The imposition of “implied confidentiality obligations” approach has also been perused by some jurisdictions. The English courts adopted it in Michael Wilson & Partners case and the Singaporean and Swiss courts got it after International Coal Pte. Ltd. case. In this regard, the oldest standing authority is the English law and the reason for parties opting for Arbitration has been made clear as it refrains from attracting the public attention, because knowledge to the general public might make the completion of proceedings successfully a bit difficult. This objective makes it the implied duty of parties and others to maintain confidentiality in the Arbitration proceedings at the first place. The only exception that courts have recognized to this implied obligation of confidentiality is ‘to protect the legal rights of a party’.


Despite the fact that numerous nations don't have any arrangement with respect to classification in their national intervention enactment, New Zealand and Spain seem to be exemptions. New Zealand accommodates the honor, records and data identifying with the procedures to be private except if generally concurred by the gatherings. Spain forces commitment to keep up privacy of data gained identifying with and in course of arbitral procedures.


The HKAO explicitly forced privacy in intervention procedures from 2011, commanding non-exposure of any data relating to arbitral procedures. Where parties don't concur on secrecy measures, statutory confinements will apply. Required legitimate divulgences, revelation important for upholding a privilege and exposure in course of difficult the arbitral honor are the three special cases.
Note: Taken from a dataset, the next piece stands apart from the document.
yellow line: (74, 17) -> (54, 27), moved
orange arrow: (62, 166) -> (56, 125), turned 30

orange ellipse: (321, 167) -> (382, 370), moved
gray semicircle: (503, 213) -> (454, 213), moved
In any case, purviews like US and Australia dismiss any suggested classification. In spite of the fact that the US Court of Appeals have confirmed that any inquiry on appropriateness of secrecy in intervention is an inquiry on the very idea of the procedure, it is mistaken to assume that all data offered amid discretion will stay secret. Gatherings have the self-rule to choose on the off chance that they wish to reveal the subtleties of mediation and grant. Be that as it may, classification is much of the time damaged by gatherings and observers in US. The Australian High Court in Plowman recognized security from secrecy, seeing that the last isn't a basic characteristic of intervention.
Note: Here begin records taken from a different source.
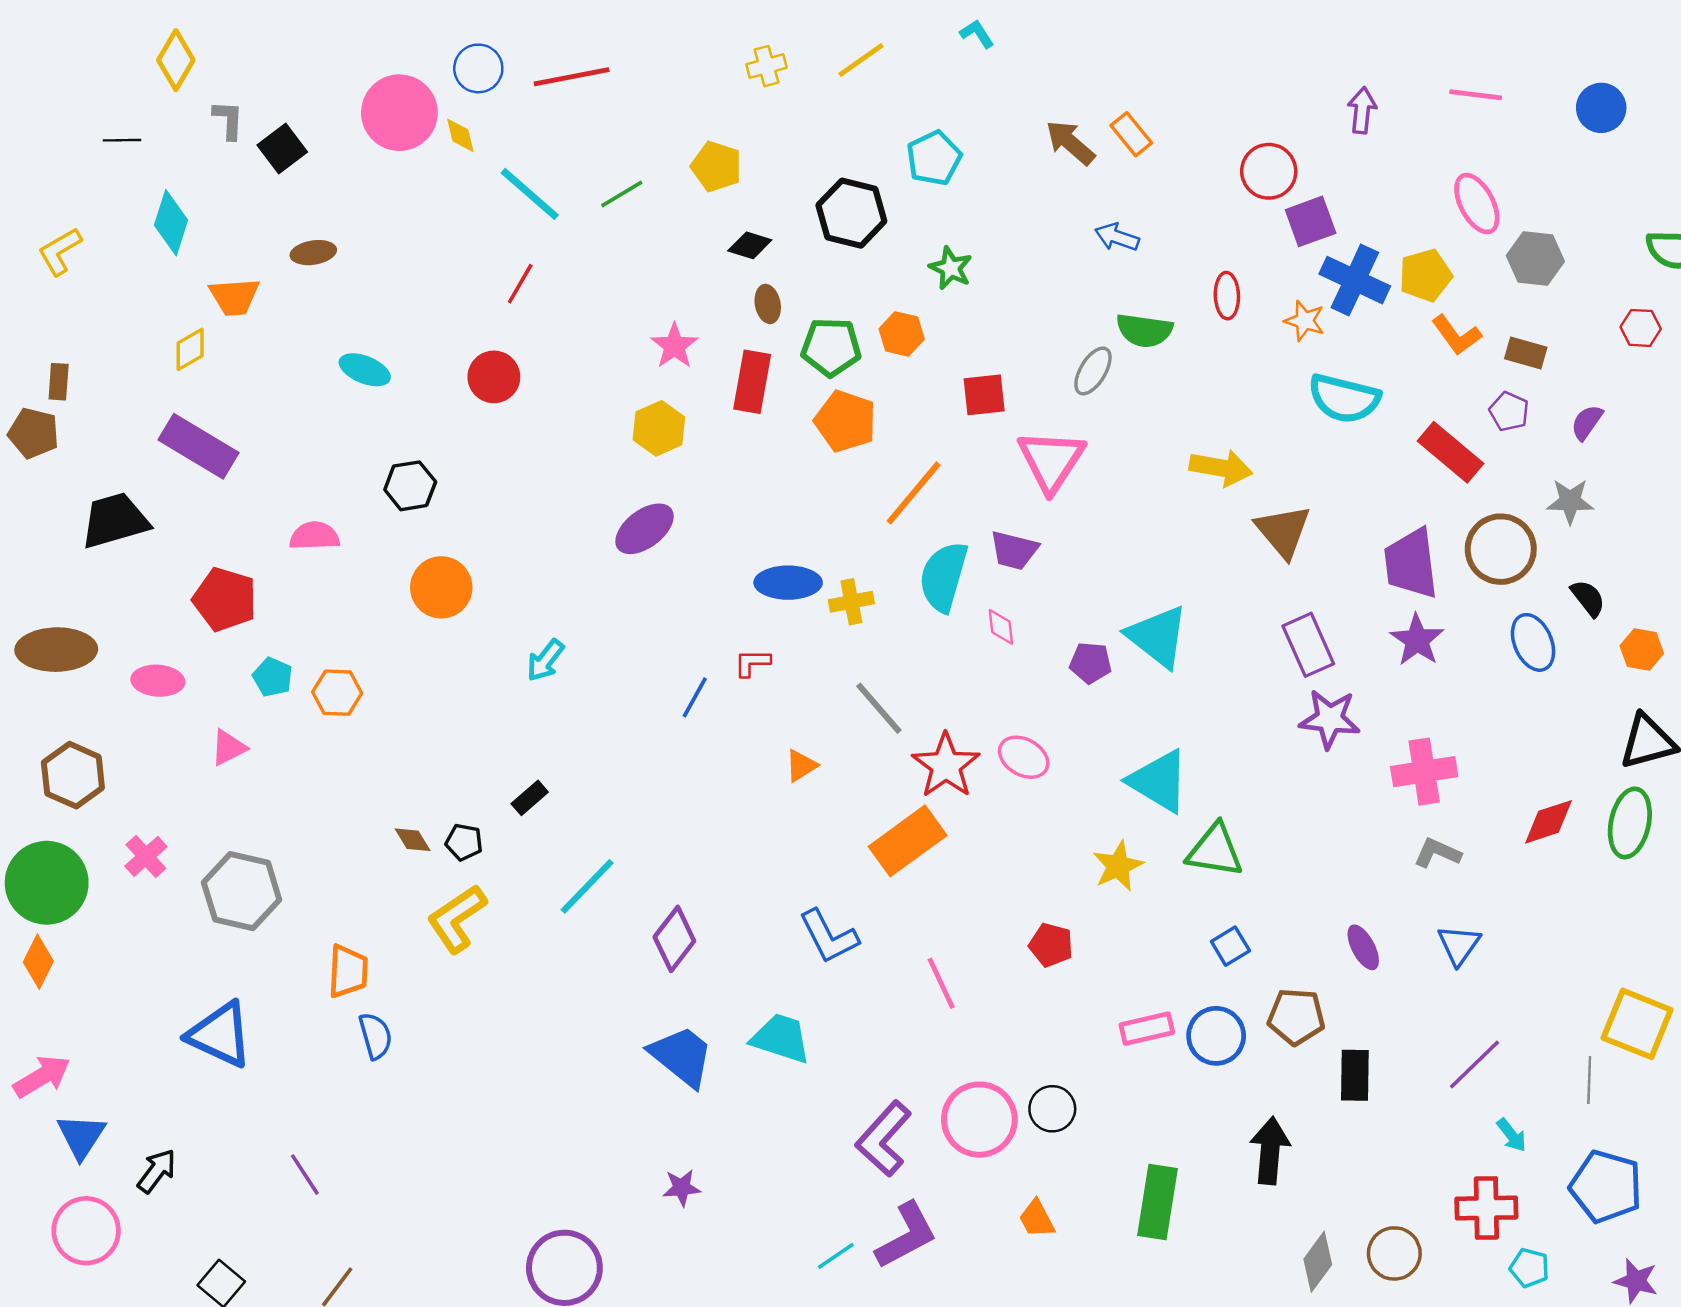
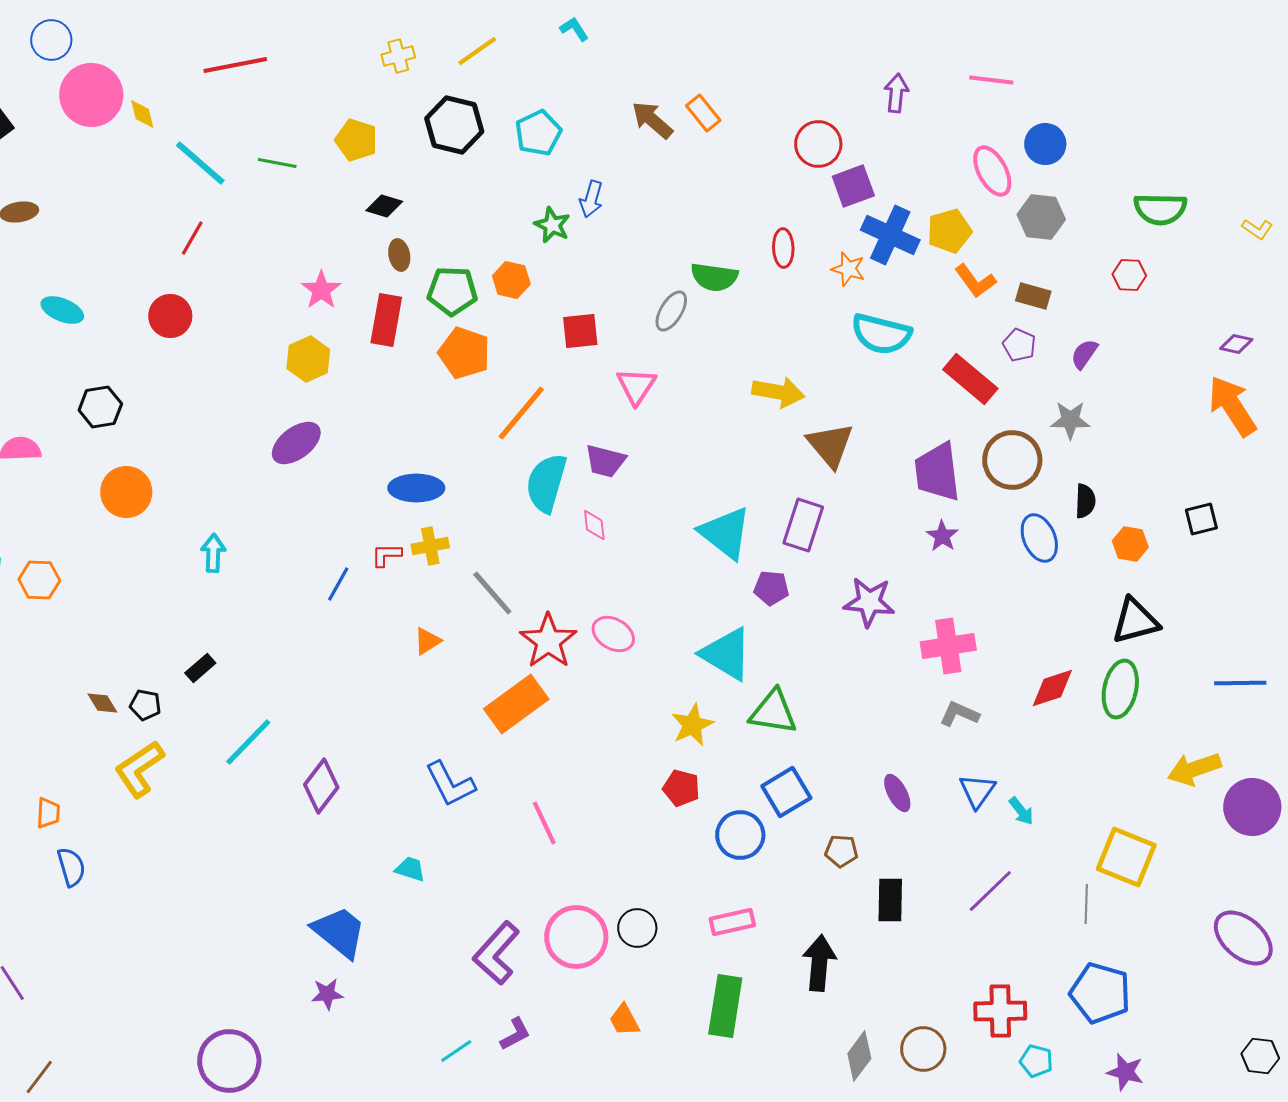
blue circle: (478, 68) -> (51, 40), moved
blue circle: (1601, 108) -> (1045, 144), moved
green line: (622, 194) -> (277, 163), turned 42
black hexagon: (851, 213) -> (454, 125), moved
blue arrow: (1117, 237) -> (591, 199), moved, turned -93
pink triangle: (1051, 461) -> (636, 386), size x0.7
black semicircle: (1588, 598) -> (1085, 501), turned 40
yellow cross: (851, 602) -> (430, 546), moved
purple star: (1417, 640) -> (942, 536), size x0.7
purple rectangle: (1308, 645) -> (803, 525), moved, turned 42
cyan arrow: (545, 660) -> (213, 553), turned 144
purple pentagon: (1091, 663) -> (771, 588), moved
red pentagon: (1051, 945) -> (681, 788), moved
blue square: (1230, 946) -> (786, 792), size x1.5
orange trapezoid: (348, 971) -> (48, 813), size x0.7
brown pentagon: (1296, 1017) -> (841, 851), size x0.7
pink rectangle: (1147, 1029) -> (732, 922), moved
blue circle: (1216, 1036) -> (740, 835), moved
cyan trapezoid: (781, 1038) -> (410, 869), size x0.6
blue trapezoid: (682, 1056) -> (339, 932), moved
cyan arrow: (1511, 1135) -> (1021, 811), moved
purple L-shape: (906, 1236) -> (515, 1034), size x0.6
Case Analysis: A Discussion on Evolution of Law

1. US v. Beg E. Corp

US organization in this case was requested by govt of Panhandle to deliver reports from an ICC discretion between Panhandle's backup and an Algerian state oil organization. Beg tried to square revelation, contending that mediation is secret in nature and that divulgence would disappoint the gatherings' desires. The court came to the decision that there is no suggested secrecy until and except if the gatherings consent to. Also , the ICC Rules puts no commitment of secrecy on parties.